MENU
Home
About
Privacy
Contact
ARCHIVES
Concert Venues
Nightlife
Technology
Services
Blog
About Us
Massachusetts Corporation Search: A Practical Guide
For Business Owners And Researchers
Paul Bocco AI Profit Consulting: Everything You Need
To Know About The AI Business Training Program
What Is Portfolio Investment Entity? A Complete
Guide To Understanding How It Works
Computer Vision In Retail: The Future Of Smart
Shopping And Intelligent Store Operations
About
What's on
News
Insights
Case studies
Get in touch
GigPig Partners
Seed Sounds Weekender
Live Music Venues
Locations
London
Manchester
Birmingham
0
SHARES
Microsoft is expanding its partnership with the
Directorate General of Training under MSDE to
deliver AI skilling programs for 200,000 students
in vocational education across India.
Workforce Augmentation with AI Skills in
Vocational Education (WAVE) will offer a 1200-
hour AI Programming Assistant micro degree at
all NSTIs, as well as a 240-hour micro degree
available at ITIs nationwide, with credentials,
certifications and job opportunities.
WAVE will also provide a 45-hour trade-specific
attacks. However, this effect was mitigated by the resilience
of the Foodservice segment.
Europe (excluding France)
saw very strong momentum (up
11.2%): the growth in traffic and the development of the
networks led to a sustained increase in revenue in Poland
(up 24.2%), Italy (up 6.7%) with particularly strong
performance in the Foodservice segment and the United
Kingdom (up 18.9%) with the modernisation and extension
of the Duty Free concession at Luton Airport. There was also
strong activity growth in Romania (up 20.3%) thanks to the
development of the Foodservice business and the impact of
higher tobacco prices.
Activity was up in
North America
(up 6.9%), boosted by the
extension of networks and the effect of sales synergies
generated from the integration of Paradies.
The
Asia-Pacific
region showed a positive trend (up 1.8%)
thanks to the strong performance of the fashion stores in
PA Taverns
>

★ ★ ★ ★ ★ ★ ★

> [What to produce]
All lines in the data that contain the word "development" should be copied.

> [Response box]
11.2%): the growth in traffic and the development of the
development of the Foodservice business and the impact of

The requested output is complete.